Councilman Richard Boyer said there are three scenarios he wants the ordinance amendments to address. One of those is when an approved hotel changes flags before it opens, such as what happened recently. Powell said this time the city got lucky.

“But even if we weren’t, it doesn’t look like there’s much we could have done about it,” Boyer said. “And that's what we want to be able to consider.”

Boyer said the other issues have to do with existing hotels.

“When standards start to drop in hotels and a hotel loses its flag, they aren't always able to jump to another flag,” Boyer said. “So you'll go from a hotel that was approved to a … ‘Tom's Hotel.’ And it'll be that way until they can get another flag.”

Boyer said another question is if the city should be concerned when hotels go from one flag to another.

“Are there service tiers that we care about that are associated with flags?” he said. “Or if you're offering the same identical services, maybe it's a flag you wouldn't necessarily associate with what we would normally require, yet they plan to continue with the same limited service hotel that they do now.”

Powell said the city's ordinance requires hotels to have certain amenities, such as pools and a covered drop-off area.

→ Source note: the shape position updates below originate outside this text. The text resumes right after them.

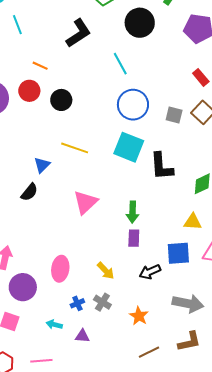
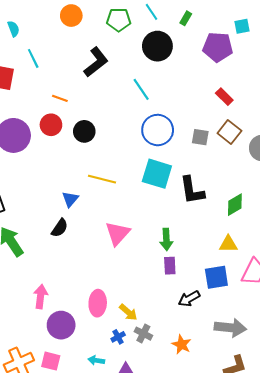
yellow arrow: (106, 271) -> (128, 312), moved

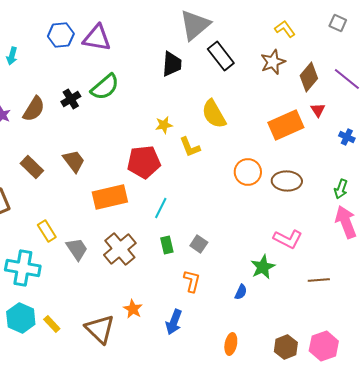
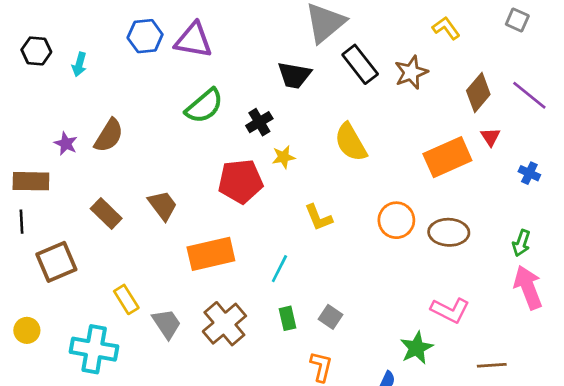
brown star: (273, 62) -> (411, 72), moved
black trapezoid: (172, 64) -> (294, 75), turned 96
black cross: (71, 99) -> (259, 122), moved
yellow L-shape: (190, 147) -> (318, 218), moved
red pentagon: (144, 162) -> (241, 181), moved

“There are certain hotel flags that our current hotels could switch to where they wouldn't have to continue use of a pool,” Powell said. “They could literally close it down. There are a lot of things we require in our ordinance that other flags don't require from those hotels.”

Powell said while the city can't require the hotel company to get the city’s permission when changing flags, he wants to make sure the ultimate flag adheres to the city's ordinance.

Jeff Moore, the city attorney, said one challenge is that it's a zoning issue, in this case it’s a hotel use. However, Moore said he will explore what other cities have done to see if any of the concerns can be addressed.

One idea is to tie a specific use permit (SUP) requirement for extended stay hotels.

“I think one of the concerns is someone comes in, gets an SUP for a hotel and then immediately switches it to an extended stay, even though that’s not what was approved,” Powell said. “So how can we keep that from happening?”

The council is expected to revisit the item in a future meeting.